Starting in October 2010, patients with advanced cancers previously treated with standard therapies, who were previously tested for BRAF and/or EGFR and/or KRAS and/or PIK3CA mutations in archival tumor tissue were enrolled in the study. Patients were required to be new referrals to the Department of Investigational Cancer Therapeutics as candidates for experimental therapies or potential patients had progressive disease if already treated with experimental therapies. The registration of patients in the database, tumor pathology assessment, and tumor mutation analysis were performed at MD Anderson.
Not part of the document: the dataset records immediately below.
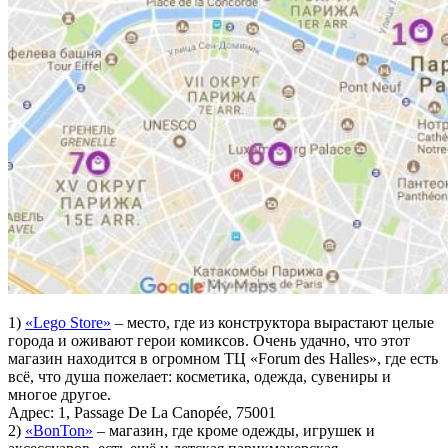
1)
«Lego Store»
– место, где из конструктора вырастают целые
города и оживают герои комиксов. Очень удачно, что этот
магазин находится в огромном ТЦ «Forum des Halles», где есть
всё, что душа пожелает: косметика, одежда, сувениры и
многое другое.
Адрес: 1, Passage De La Canopée, 75001
2)
«BonTon»
– магазин, где кроме одежды, игрушек и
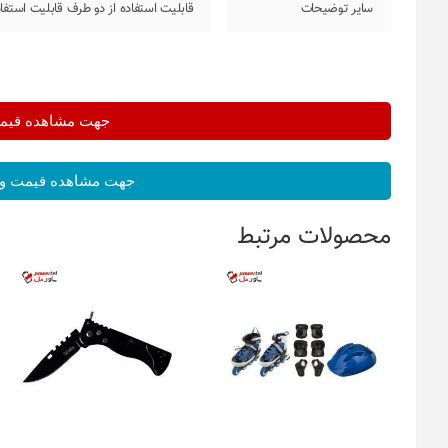
سایر توضیحات
قابلیت استفاده از دو طرف قابلیت استفا
جهت مشاهده قیمت 
جهت مشاهده قیمت و 
محصولات مرتبط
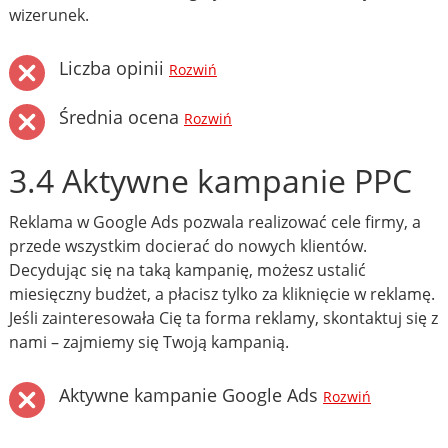
wizerunek.
Liczba opinii
Rozwiń
Średnia ocena
Rozwiń
3.4 Aktywne kampanie PPC
Reklama w Google Ads pozwala realizować cele firmy, a
przede wszystkim docierać do nowych klientów.
Decydując się na taką kampanię, możesz ustalić
miesięczny budżet, a płacisz tylko za kliknięcie w reklamę.
Jeśli zainteresowała Cię ta forma reklamy, skontaktuj się z
nami – zajmiemy się Twoją kampanią.
Aktywne kampanie Google Ads
Rozwiń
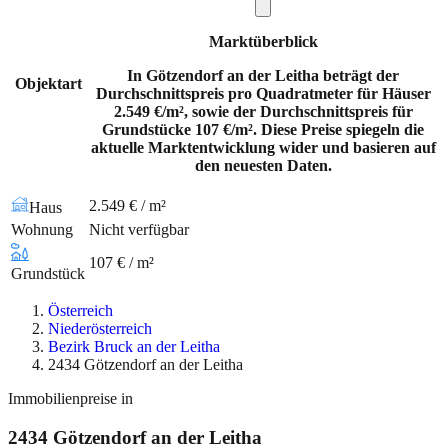
Marktüberblick
In Götzendorf an der Leitha beträgt der
Objektart
Durchschnittspreis pro Quadratmeter für Häuser
2.549 €/m², sowie der Durchschnittspreis für
Grundstücke 107 €/m². Diese Preise spiegeln die
aktuelle Marktentwicklung wider und basieren auf
den neuesten Daten.
2.549 € / m²
Haus
Wohnung
Nicht verfügbar
107 € / m²
Grundstück
Österreich
Niederösterreich
Bezirk Bruck an der Leitha
2434 Götzendorf an der Leitha
Immobilienpreise in
2434
Götzendorf an der Leitha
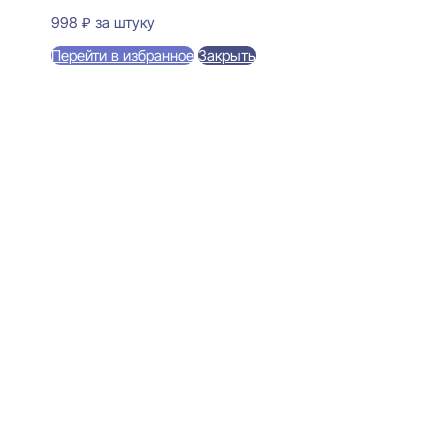
998
₽
за штуку
Перейти в избранное
Закрыть
В корзину
Evroplast 1.56.801 Розетка
декоративная 16×350
2544
₽
за штуку
В наличии
Ближайшая доставка: 12.08.2026
Толщина:
16 мм
Диаметр:
350 мм
Покрытие:
Огрунтовано
Материал:
Полиуретан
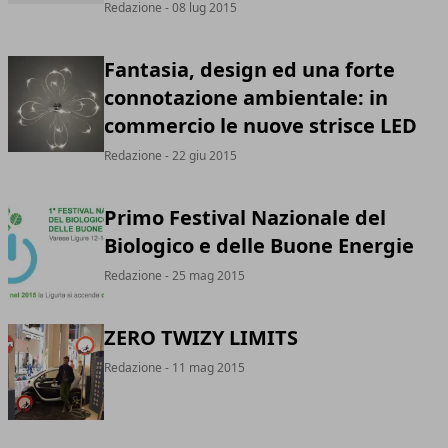
Redazione
- 08 lug 2015
Fantasia, design ed una forte
connotazione ambientale: in
commercio le nuove strisce LED
Redazione
- 22 giu 2015
Primo Festival Nazionale del
Biologico e delle Buone Energie
Redazione
- 25 mag 2015
ZERO TWIZY LIMITS
Redazione
- 11 mag 2015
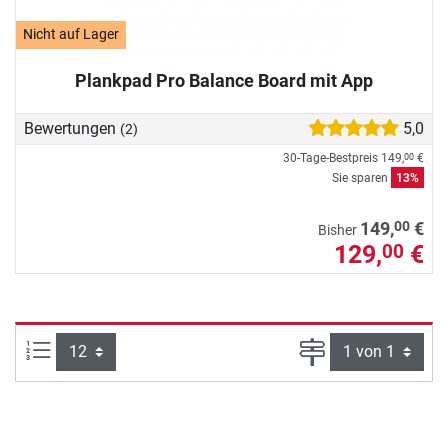
Nicht auf Lager
Plankpad Pro Balance Board mit App
Bewertungen
5,0
(2)
30-Tage-Bestpreis
149,
€
00
Sie sparen
13%
00
149,
€
Bisher
129,
€
00
Artikel pro Seite:
Seite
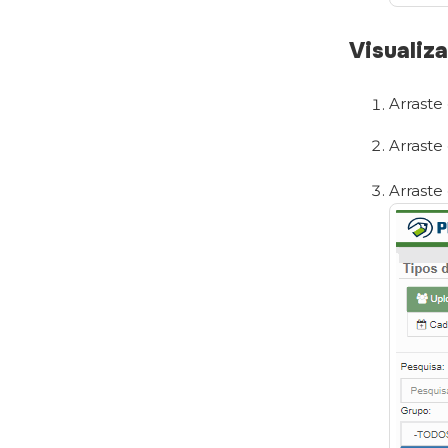
Visualiza
Arraste
Arraste
Arraste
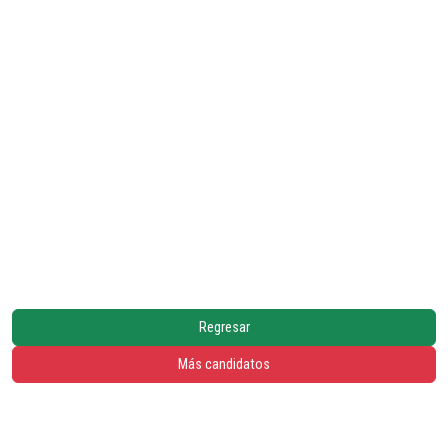
Regresar
Más candidatos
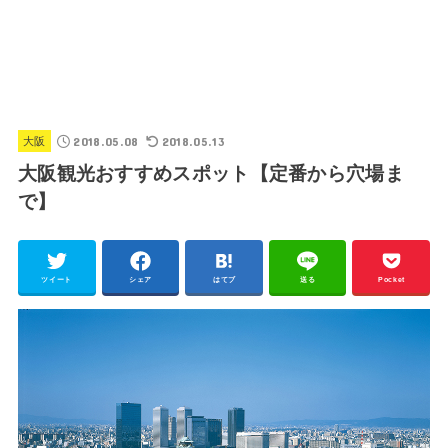
2018.05.08
2018.05.13
大阪
大阪観光おすすめスポット【定番から穴場ま
で】
ツイート
シェア
はてブ
送る
Pocket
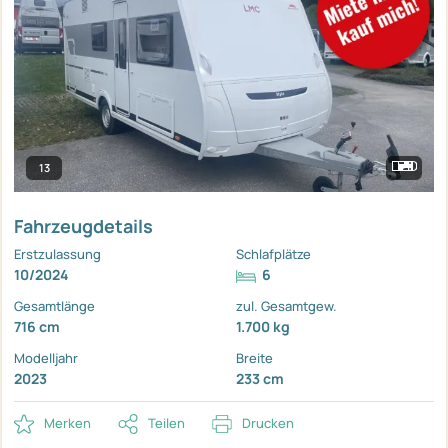
13
Fahrzeugdetails
Erstzulassung
Schlafplätze
10/2024
6
Gesamtlänge
zul. Gesamtgew.
716 cm
1.700 kg
Modelljahr
Breite
2023
233 cm
Merken
Teilen
Drucken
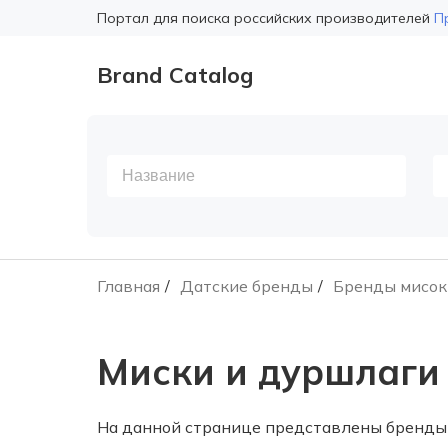
Портал для поиска российских производителей
П
Brand Catalog
Главная
Датские бренды
Бренды мисок
Миски и дуршлаги
На данной странице представлены бренды 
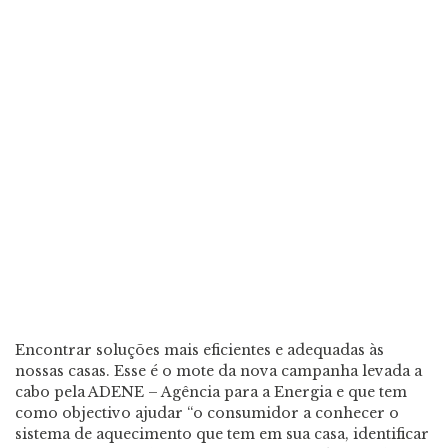
Encontrar soluções mais eficientes e adequadas às
nossas casas. Esse é o mote da nova campanha levada a
cabo pela ADENE – Agência para a Energia e que tem
como objectivo ajudar “o consumidor a conhecer o
sistema de aquecimento que tem em sua casa, identificar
The study was conducted in accordance with MD Anderson Institutional Review Board guidelines.

Tumor tissue analyses

A total of 21 activating mutations in BRAF, EGFR, KRAS and PIK3CA genes were investigated in archival tumor tissue obtained from routine clinical diagnostic and/or therapeutic procedures from primary or metastatic sites (Table 1). All histologies were centrally reviewed at MD Anderson. Mutation testing was performed in the CLIA–certified Molecular Diagnostic Laboratory within the Division of Pathology and Laboratory Medicine at MD Anderson. DNA was extracted from microdissected paraffin-embedded tumor sections and analyzed using a polymerase chain reaction-based DNA sequencing method for mutations outlined in Table 1 utilizing primers designed by the MD Anderson Molecular Diagnostic Laboratory. In January 2011, the assay was changed to mass spectrometric detection (Sequenom MassARRAY) and in March 2012, to next-generation sequencing (Ion Torrent, Life Technologies, Carlsbad, CA). The mutations identified during the initial screening were confirmed using a Sanger sequencing. The lower limit of detection is approximately 5–10% of the mutant allele frequency, which is influenced by clonal heterogeneity and the presence of normal tissue.

Plasma cfDNA analyses

Plasma samples used for cfDNA mutation analysis were obtained from whole blood collected in EDTA tubes, which was centrifuged and spun twice within 2 hours of collection. Isolation of cfDNA from plasma was carried out using the QIAamp DNA purification kit (Qiagen) and mutation analysis for a total of 21 mutations in BRAF, EGFR, KRAS, and PIK3CA (Table 1) with BEAMing assays were conducted on each sample by Inostics GmbH as previously published. [16-18] Briefly, individual DNA molecules were attached to magnetic beads in water- in-oil emulsions and then subjected to compartmentalized PCR amplification. The mutational status of DNA bound to beads was determined by hybridization to fluorescent allele-specific probes for mutant or wild-type (wt) of the gene of interest, respectively. Quantification of mutant DNA was performed using flow cytometry. Investigators performing mutation analysis of cfDNA with BEAMing were blinded to the results of mutation analysis of the archival tumor samples. The lower limit of detection is approximately 0.02% of mutant allele frequency.

Statistical analysis

Concordance between mutation analysis of archival tumor tissue and mutation analysis of cfDNA from plasma samples was calculated using a kappa coefficient. Concordance analyses were carried out using GraphPad Software (GraphPad Software, Inc.; La Jolla; CA). OS was defined as the time interval from the study entry to the date of death or the date of last follow up, whichever occurred first. OS was estimated using the method of Kaplan and Meier and compared among the subgroups of patients using a log-rank test. [19] Cox proportional hazards regression models were fit to assess the association between patient characteristics and OS. [20] All tests were two-sided, and P-values less than 0.05 were considered statistically significant. All statistical analyses were carried out using GraphPad Software (GraphPad Software, Inc.; La Jolla; CA) and SPSS 21 computer software (SPSS Chicago, IL).
  32 in total

1.  BEAMing: single-molecule PCR on microparticles in water-in-oil emulsions.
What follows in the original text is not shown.